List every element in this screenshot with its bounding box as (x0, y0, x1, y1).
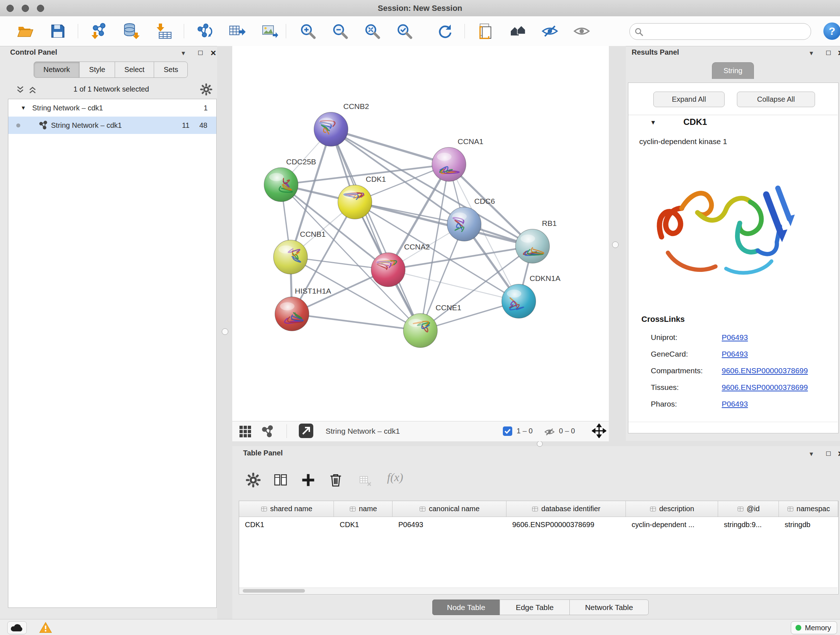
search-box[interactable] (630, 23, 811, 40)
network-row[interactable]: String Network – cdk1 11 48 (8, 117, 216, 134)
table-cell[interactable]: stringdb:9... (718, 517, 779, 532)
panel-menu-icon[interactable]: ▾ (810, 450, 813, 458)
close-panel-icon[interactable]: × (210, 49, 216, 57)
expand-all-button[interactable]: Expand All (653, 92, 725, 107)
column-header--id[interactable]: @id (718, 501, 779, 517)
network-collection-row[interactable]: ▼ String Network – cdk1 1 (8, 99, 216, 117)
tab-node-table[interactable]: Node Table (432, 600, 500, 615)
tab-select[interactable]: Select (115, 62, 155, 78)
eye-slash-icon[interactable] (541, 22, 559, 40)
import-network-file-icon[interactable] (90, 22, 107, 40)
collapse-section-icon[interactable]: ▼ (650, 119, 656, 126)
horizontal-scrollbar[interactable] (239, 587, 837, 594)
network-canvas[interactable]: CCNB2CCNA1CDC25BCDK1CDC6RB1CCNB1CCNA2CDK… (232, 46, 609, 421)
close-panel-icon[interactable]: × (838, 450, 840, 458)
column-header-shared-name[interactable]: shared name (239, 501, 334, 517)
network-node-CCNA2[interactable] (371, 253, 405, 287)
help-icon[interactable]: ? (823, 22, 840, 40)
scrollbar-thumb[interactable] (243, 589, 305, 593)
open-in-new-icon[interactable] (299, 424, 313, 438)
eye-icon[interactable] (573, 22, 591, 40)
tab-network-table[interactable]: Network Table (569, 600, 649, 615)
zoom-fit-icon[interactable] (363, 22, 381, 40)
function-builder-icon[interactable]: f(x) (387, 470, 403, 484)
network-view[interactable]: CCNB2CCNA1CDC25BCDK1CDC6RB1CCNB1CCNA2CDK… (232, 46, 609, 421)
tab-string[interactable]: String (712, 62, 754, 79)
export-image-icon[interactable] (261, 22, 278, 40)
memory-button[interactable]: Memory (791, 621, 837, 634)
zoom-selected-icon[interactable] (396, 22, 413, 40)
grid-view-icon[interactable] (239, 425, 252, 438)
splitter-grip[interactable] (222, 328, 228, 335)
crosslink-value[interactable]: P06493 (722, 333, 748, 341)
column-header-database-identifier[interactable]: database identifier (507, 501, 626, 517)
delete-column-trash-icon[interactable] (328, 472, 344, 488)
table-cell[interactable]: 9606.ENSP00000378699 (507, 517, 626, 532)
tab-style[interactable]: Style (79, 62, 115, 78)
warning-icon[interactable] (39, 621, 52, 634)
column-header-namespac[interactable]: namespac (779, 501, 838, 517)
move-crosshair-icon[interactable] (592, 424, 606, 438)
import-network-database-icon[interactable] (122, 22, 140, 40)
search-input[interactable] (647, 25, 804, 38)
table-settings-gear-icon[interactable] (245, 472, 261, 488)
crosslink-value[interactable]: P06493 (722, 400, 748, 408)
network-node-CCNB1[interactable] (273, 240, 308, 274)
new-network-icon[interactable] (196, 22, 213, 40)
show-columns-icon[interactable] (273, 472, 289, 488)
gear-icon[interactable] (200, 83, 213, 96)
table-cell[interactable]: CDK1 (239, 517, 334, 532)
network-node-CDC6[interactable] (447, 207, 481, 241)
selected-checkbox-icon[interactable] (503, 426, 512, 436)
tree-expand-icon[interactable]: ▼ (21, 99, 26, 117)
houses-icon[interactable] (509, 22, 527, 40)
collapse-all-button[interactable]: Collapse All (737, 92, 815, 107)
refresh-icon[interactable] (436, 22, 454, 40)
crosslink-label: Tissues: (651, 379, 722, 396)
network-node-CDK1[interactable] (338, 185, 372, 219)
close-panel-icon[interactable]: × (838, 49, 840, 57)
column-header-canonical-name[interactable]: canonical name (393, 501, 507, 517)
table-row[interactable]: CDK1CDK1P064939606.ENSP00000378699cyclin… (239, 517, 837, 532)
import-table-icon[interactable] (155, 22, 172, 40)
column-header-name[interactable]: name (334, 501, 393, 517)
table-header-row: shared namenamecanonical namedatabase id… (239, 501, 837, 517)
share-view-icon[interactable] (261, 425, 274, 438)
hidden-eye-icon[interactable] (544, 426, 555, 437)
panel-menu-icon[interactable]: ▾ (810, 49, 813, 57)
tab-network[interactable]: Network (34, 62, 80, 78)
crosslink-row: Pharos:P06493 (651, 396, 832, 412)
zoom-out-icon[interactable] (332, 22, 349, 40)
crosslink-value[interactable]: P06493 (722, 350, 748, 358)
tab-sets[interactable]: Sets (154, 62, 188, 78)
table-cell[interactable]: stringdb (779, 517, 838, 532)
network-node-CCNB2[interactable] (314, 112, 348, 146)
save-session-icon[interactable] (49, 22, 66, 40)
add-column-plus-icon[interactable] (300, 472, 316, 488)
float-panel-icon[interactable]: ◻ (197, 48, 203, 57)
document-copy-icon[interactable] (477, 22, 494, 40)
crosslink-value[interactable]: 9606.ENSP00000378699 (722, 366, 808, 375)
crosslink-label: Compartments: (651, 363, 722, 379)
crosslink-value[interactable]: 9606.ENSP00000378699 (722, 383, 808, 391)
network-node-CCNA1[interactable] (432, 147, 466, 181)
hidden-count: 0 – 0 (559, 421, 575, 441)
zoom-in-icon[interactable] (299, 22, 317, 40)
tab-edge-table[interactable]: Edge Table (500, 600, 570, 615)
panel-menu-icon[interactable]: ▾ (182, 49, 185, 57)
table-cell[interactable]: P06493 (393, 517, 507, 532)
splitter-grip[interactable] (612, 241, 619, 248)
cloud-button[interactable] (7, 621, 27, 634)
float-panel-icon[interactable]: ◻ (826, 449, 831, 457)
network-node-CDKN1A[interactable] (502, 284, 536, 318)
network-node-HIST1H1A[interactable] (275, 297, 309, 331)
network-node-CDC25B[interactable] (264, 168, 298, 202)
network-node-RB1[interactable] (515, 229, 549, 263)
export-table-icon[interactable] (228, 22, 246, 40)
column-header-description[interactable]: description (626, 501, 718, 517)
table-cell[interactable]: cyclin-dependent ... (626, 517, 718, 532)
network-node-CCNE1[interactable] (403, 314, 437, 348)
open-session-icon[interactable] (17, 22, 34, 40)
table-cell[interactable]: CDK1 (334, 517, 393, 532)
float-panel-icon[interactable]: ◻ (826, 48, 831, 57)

* * * * * * *

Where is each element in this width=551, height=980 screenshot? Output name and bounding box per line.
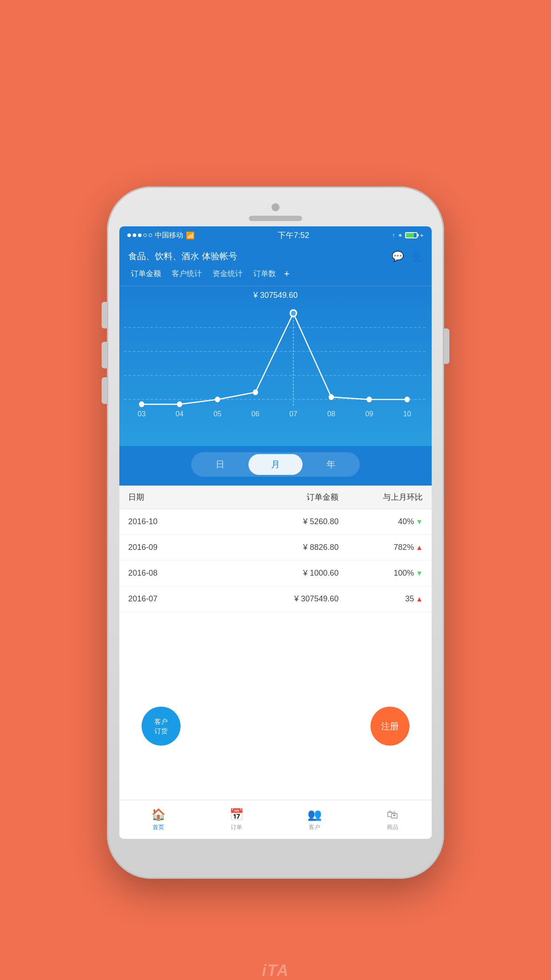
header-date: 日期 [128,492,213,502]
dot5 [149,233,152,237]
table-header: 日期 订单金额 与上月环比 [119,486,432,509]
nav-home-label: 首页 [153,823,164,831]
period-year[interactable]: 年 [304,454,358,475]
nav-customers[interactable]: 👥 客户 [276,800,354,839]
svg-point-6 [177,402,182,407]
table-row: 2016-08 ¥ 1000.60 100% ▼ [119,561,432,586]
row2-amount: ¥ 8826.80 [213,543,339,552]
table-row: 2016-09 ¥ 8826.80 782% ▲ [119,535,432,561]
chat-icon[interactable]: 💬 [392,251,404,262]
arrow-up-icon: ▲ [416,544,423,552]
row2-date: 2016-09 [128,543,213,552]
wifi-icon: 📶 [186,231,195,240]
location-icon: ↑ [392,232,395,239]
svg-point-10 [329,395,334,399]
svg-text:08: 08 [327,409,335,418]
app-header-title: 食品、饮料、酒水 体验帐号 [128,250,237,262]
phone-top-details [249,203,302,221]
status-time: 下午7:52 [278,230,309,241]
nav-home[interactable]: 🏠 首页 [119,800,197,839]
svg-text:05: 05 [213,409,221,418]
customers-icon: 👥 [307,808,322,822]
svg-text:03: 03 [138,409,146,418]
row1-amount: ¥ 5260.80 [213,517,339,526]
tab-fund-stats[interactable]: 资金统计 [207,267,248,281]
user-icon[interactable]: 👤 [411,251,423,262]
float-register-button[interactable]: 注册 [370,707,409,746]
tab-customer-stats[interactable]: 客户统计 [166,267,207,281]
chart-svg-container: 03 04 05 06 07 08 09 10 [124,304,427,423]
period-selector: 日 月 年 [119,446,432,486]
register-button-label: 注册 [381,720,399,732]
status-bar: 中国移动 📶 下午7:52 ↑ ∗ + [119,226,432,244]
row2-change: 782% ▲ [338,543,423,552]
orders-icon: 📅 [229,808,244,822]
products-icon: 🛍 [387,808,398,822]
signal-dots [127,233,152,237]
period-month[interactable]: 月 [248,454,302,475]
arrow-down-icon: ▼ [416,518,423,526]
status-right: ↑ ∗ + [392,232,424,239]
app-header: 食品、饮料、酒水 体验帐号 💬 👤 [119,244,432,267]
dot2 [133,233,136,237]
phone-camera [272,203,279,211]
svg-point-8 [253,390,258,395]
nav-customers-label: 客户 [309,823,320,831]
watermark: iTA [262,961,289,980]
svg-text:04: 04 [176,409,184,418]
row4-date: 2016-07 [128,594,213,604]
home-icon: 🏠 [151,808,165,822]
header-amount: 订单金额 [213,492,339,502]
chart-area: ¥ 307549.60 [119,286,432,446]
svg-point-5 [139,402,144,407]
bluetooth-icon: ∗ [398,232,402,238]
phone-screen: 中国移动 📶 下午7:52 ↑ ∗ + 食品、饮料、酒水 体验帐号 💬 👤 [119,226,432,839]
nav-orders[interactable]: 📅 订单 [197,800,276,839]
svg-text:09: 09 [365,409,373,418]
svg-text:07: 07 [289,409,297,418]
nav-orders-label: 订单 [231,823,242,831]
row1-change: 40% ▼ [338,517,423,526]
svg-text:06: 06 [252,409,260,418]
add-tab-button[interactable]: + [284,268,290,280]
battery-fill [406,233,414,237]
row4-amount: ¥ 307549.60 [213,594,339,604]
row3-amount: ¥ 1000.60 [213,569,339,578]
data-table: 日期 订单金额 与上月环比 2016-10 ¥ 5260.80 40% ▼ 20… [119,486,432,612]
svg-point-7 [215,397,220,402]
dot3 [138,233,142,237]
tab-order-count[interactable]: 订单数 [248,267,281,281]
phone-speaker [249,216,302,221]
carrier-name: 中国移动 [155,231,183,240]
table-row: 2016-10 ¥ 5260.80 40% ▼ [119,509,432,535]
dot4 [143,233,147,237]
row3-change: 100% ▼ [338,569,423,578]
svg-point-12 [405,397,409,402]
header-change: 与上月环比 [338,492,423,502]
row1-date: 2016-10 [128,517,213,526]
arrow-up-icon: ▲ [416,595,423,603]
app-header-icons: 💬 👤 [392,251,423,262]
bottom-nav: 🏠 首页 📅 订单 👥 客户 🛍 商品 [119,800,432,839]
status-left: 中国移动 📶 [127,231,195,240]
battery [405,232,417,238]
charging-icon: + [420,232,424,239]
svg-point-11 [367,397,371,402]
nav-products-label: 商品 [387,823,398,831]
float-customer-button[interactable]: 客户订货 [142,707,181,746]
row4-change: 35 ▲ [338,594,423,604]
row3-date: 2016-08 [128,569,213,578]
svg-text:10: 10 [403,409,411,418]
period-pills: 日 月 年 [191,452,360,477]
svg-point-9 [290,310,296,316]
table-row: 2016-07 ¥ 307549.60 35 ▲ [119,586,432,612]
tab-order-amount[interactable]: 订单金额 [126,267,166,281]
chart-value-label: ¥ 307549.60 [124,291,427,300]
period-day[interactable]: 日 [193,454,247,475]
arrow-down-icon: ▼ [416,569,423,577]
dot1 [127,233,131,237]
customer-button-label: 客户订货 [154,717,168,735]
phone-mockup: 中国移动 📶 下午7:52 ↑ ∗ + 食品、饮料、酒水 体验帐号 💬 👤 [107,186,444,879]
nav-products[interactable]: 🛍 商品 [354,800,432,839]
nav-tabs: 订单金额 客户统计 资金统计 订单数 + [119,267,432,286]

* * * * * * *

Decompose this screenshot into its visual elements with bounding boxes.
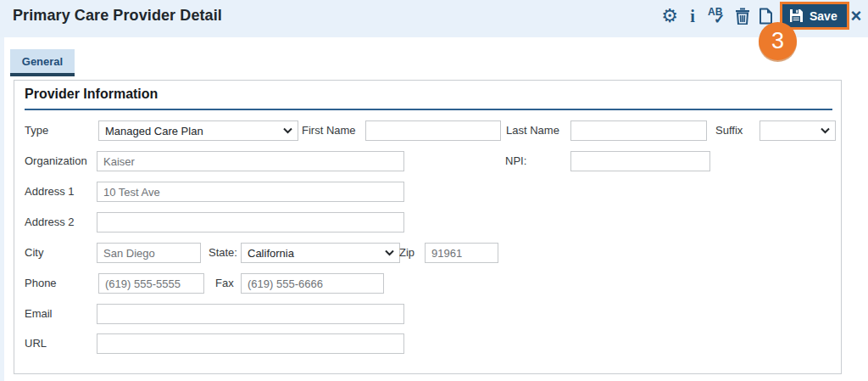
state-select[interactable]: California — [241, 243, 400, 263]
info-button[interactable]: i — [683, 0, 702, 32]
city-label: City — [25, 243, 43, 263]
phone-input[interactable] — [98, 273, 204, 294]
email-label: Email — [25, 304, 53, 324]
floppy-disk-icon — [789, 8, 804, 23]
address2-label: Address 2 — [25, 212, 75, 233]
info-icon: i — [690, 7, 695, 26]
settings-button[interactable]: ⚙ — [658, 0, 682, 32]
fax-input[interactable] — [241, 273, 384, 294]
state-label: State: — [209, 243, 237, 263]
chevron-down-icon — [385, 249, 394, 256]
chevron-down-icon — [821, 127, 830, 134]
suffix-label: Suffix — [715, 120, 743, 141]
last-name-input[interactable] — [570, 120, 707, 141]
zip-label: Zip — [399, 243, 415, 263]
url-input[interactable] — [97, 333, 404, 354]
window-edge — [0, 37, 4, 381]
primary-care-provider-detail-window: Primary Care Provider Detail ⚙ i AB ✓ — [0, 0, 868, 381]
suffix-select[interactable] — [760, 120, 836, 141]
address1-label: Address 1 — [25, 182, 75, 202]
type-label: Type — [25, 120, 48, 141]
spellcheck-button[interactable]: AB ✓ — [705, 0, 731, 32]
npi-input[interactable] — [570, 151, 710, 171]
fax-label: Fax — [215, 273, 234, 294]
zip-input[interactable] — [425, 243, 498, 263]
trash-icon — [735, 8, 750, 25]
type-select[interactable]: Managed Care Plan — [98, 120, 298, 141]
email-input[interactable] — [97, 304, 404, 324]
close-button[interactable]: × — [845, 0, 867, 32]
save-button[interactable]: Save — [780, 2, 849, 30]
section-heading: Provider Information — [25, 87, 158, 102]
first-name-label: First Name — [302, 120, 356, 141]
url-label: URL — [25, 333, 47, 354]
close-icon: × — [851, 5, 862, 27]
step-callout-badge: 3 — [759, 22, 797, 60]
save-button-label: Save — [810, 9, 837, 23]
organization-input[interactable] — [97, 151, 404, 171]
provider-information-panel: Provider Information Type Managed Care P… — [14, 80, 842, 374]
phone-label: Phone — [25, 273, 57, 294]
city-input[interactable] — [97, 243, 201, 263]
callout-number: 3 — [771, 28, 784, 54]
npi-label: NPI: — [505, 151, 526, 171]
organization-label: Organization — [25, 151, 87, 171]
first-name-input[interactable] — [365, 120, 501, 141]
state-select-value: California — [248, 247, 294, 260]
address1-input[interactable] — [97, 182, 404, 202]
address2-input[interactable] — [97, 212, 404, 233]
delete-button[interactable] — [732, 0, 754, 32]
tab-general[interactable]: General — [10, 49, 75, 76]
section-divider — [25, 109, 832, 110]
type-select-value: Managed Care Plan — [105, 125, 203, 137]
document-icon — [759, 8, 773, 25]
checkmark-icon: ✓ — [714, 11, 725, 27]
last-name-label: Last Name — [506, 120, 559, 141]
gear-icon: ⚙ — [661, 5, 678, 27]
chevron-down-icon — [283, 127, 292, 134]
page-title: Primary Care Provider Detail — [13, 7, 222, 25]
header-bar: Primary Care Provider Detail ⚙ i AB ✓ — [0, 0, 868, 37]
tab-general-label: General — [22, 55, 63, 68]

* * * * * * *

THE TASK ▸ List each line in the listing that contains the string "arrow".

RESULT BELOW ▸
arrow-up-icon: ▲ [416,544,423,552]
arrow-down-icon: ▼ [416,518,423,526]
arrow-up-icon: ▲ [416,595,423,603]
arrow-down-icon: ▼ [416,569,423,577]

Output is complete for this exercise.